Tillerson used particularly strong language, leading to international speculation that a Trump administration’s first priority would be to kerb, if not roll back, Chinese power.

While some observers in both China and the US believe this was Trump’s opening gambit to strike a deal for an eventual strategic accommodation between Beijing and Washington in the Pacific, others are not so sure.

China’s response: any American move to prevent Chinese access to its outposts in the South China Sea will be forcefully resisted.

While there is every reason to believe that a shooting war would not be in the interest of either party, the international environment no longer appears able to tolerate diplomatic flexibility as national positions around the world are hardening. And in this environment, the likelihood of interstate conflict cannot be cavalierly dismissed.

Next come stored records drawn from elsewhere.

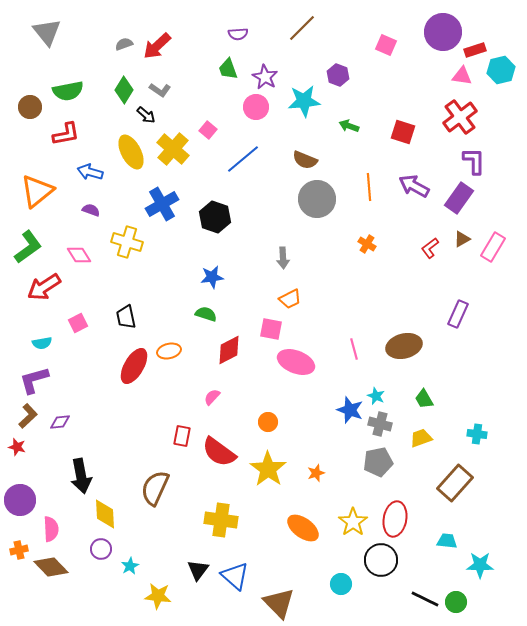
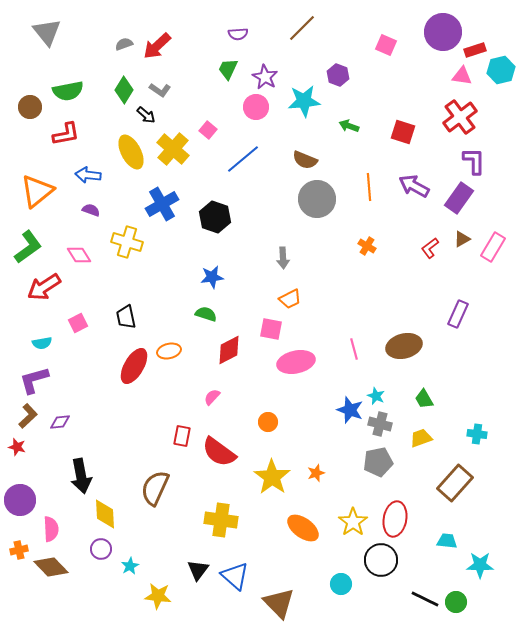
green trapezoid at (228, 69): rotated 45 degrees clockwise
blue arrow at (90, 172): moved 2 px left, 3 px down; rotated 10 degrees counterclockwise
orange cross at (367, 244): moved 2 px down
pink ellipse at (296, 362): rotated 33 degrees counterclockwise
yellow star at (268, 469): moved 4 px right, 8 px down
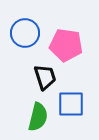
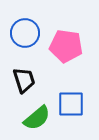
pink pentagon: moved 1 px down
black trapezoid: moved 21 px left, 3 px down
green semicircle: moved 1 px left, 1 px down; rotated 36 degrees clockwise
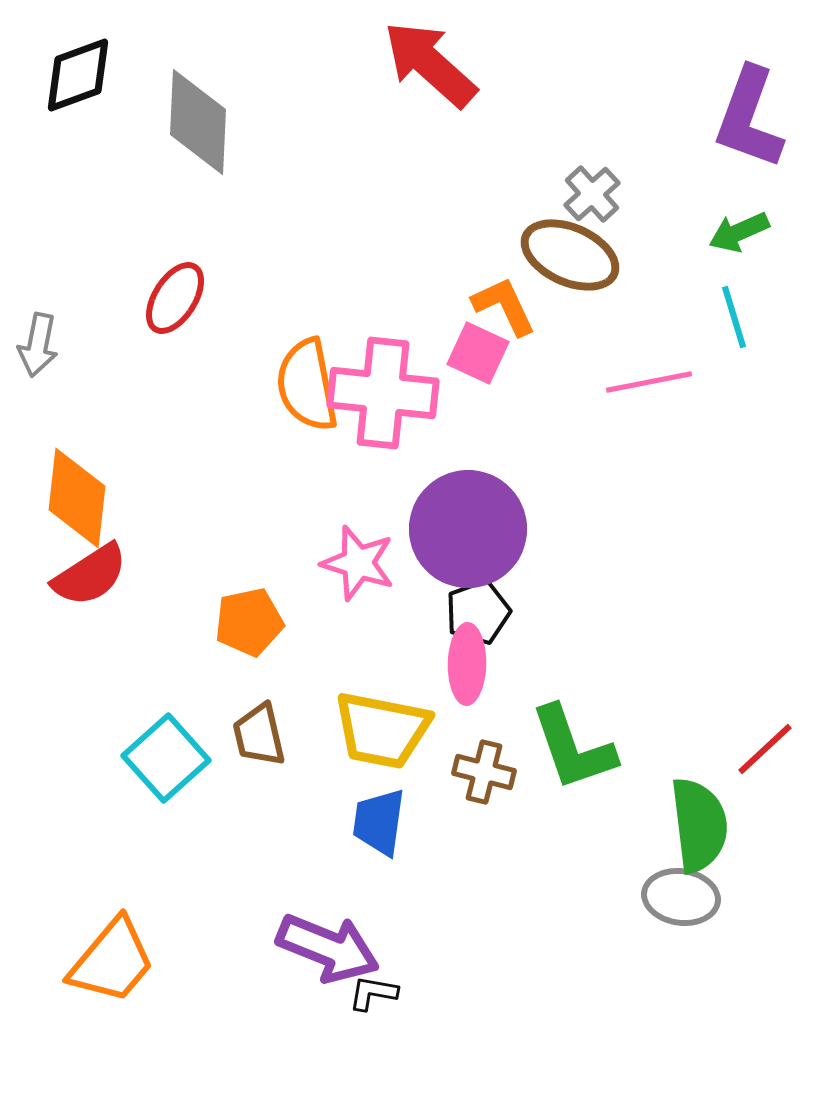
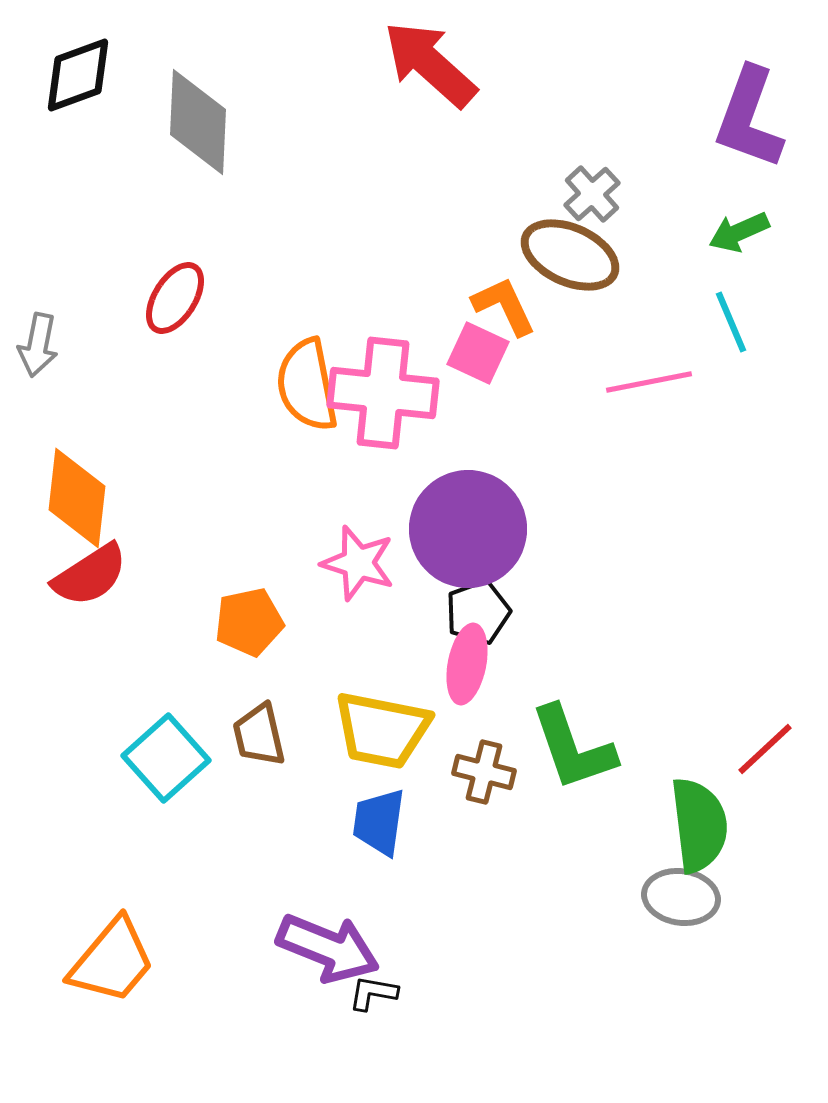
cyan line: moved 3 px left, 5 px down; rotated 6 degrees counterclockwise
pink ellipse: rotated 10 degrees clockwise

Russia and Turkey ‘join forces’ to bomb ISIL in Syria

18 January 2017, Damascus, Syria – euronews – Russian Federation warplanes joined forces with Turkish jets to hammer ISIL positions around the northern Syrian town of al-Bab.

This is the first time Russian and Turkish militaries coordinated such an air strike and heralds a rapid maturing of relations between international ‘strong-men’ and former foes, Russian President Vladimir Putin and Turkish President Recep Tayyip Erdogan. This ‘special relationship’ is crucial for a general peace settlement to the six-year-old Syrian civil war.

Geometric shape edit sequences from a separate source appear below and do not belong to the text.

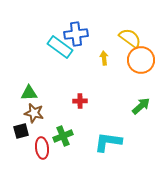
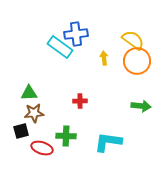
yellow semicircle: moved 3 px right, 2 px down
orange circle: moved 4 px left, 1 px down
green arrow: rotated 48 degrees clockwise
brown star: rotated 18 degrees counterclockwise
green cross: moved 3 px right; rotated 24 degrees clockwise
red ellipse: rotated 65 degrees counterclockwise
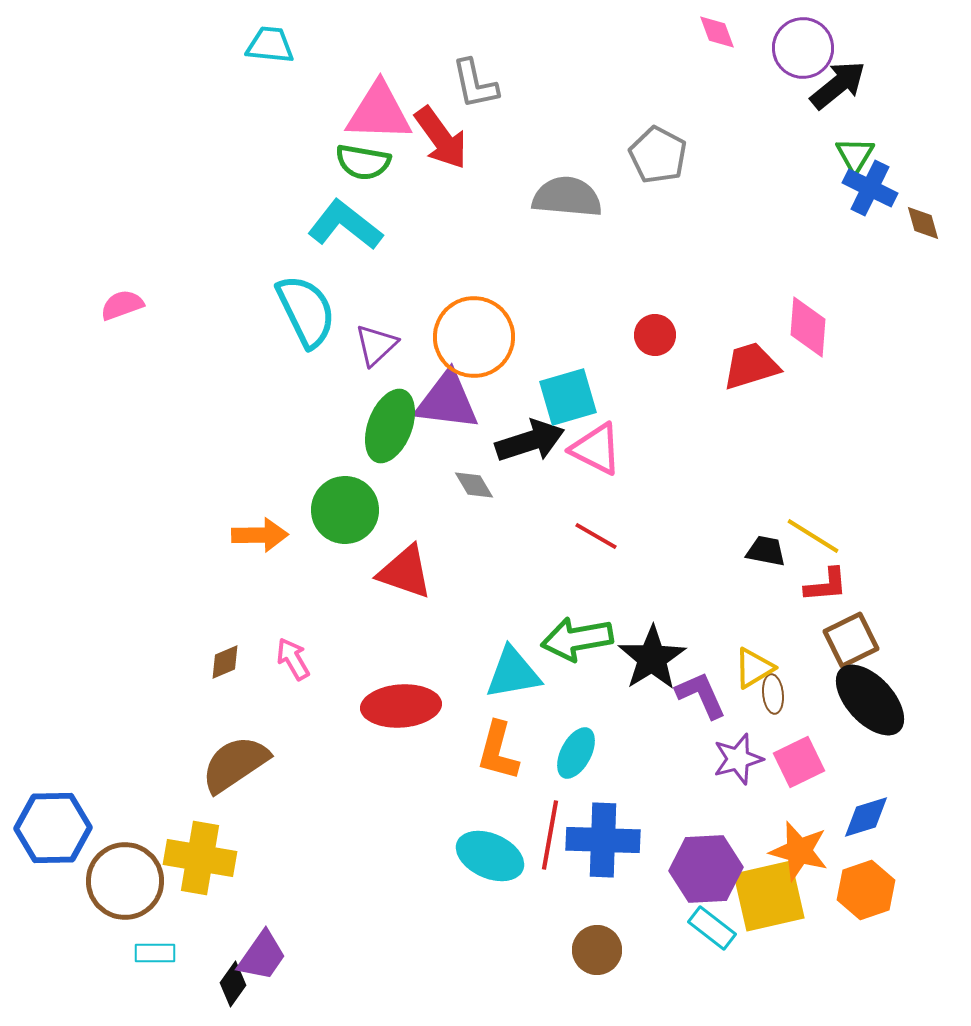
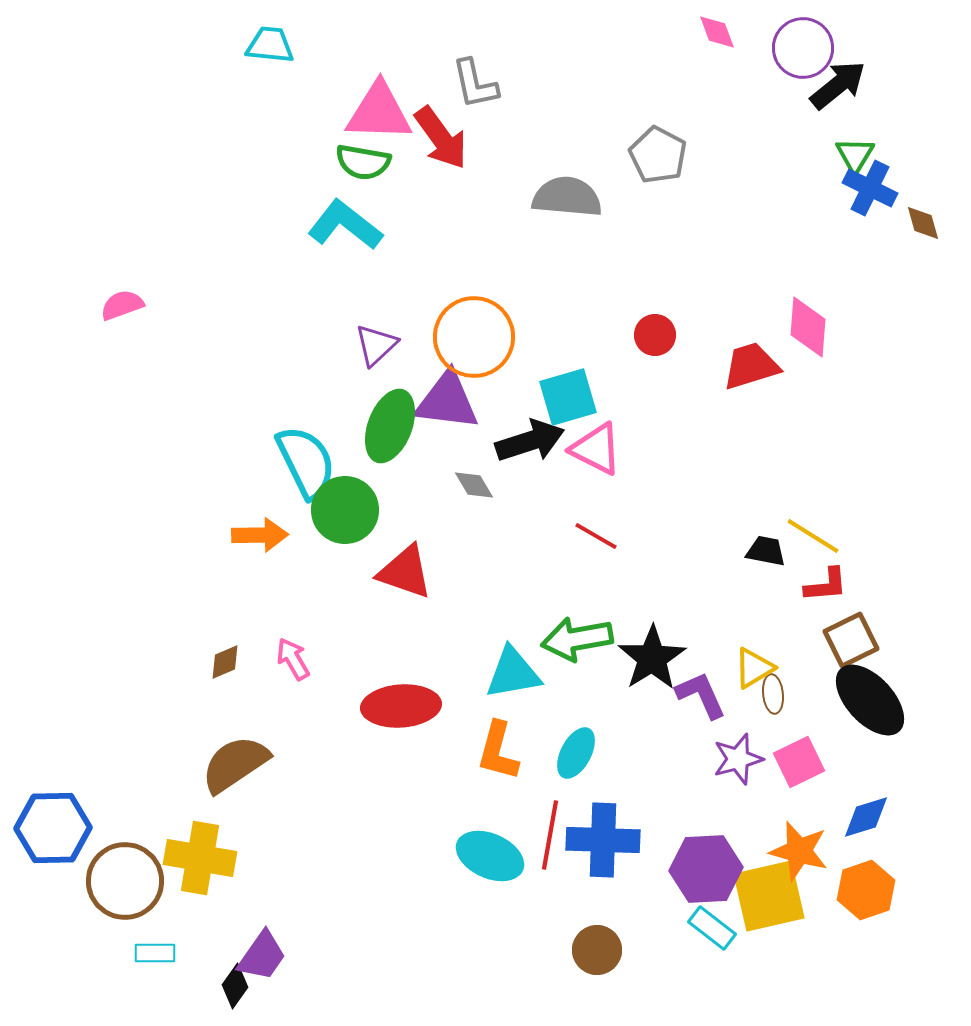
cyan semicircle at (306, 311): moved 151 px down
black diamond at (233, 984): moved 2 px right, 2 px down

For the Turkish government, disillusioned by the European Union and disenchanted with the United States, the country’s outreach to Russia over Syria allows it to control events in the Kurdish-controlled areas of northern Syria and prevent this area from becoming a national security threat that could increase separatist sentiment among Turkey’s own significant and restive Kurdish minority.

Three killed, including a child, after car mows down pedestrians in Melbourne

20 January 2017, Melbourne, Australia – The Guardian – In an ‘attack’, in many ways similar to those conducted in July 2016 in Nice (France) and December 2016 in Berlin (Germany), a car, driven by a 26-year-old man of Greek descent from the South Australian opal mining town of Coober Pedy, drove into a crowd in Bourke Street Mall, Melbourne. The car hit scores of people, killing 4 and injuring 30.

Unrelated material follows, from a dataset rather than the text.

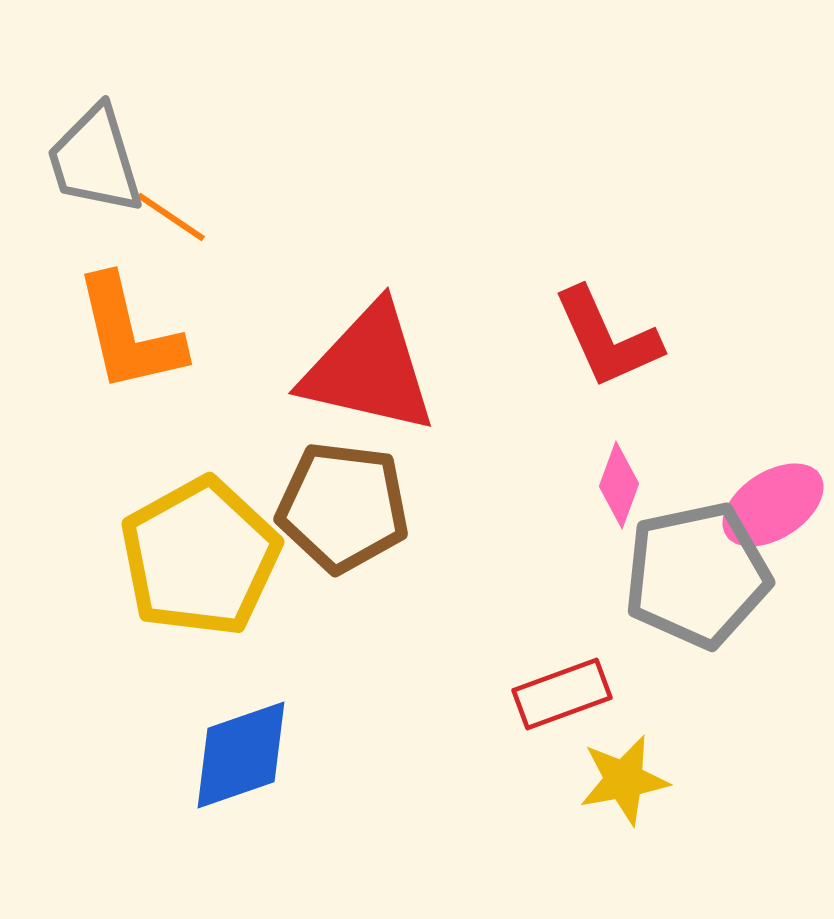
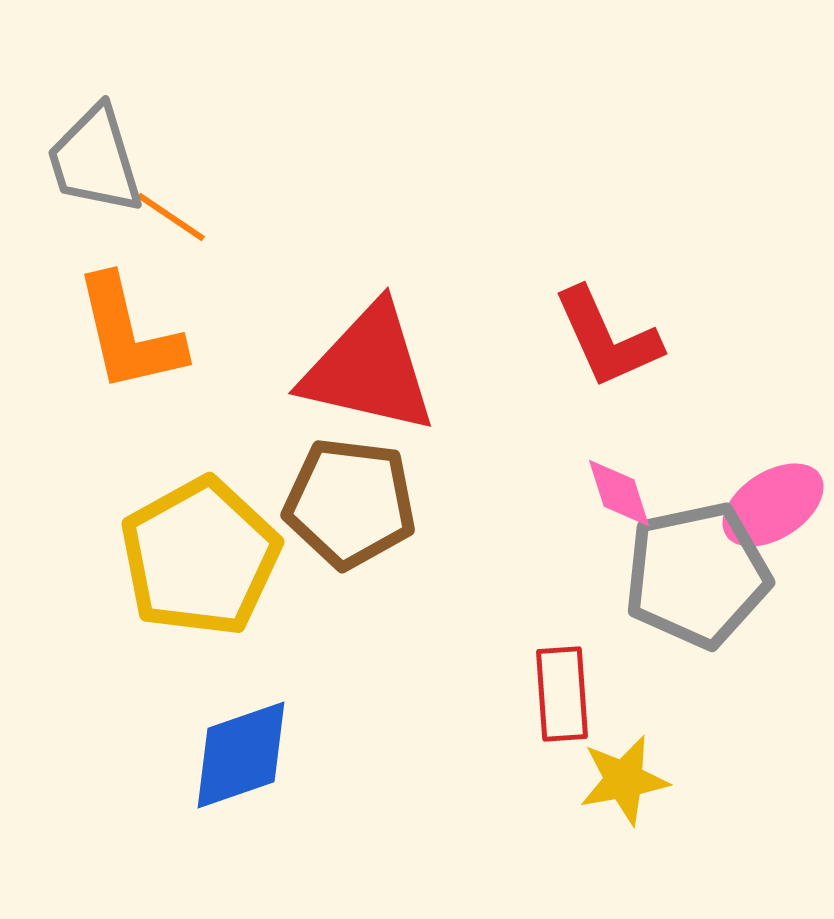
pink diamond: moved 8 px down; rotated 38 degrees counterclockwise
brown pentagon: moved 7 px right, 4 px up
red rectangle: rotated 74 degrees counterclockwise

Initial police investigations have so far determined that there was no evidence that this man was connected to any terrorist organisation or harboured any pro-Islamic extremist views.

What this tragic incident has proven is that many open urban public spaces in major Australian cities such as Melbourne are vulnerable to vehicular attack. No doubt jihadist sympathisers among Australia’s Muslim community would have observed the impact of this assault and copycat style attacks can no longer be ruled out.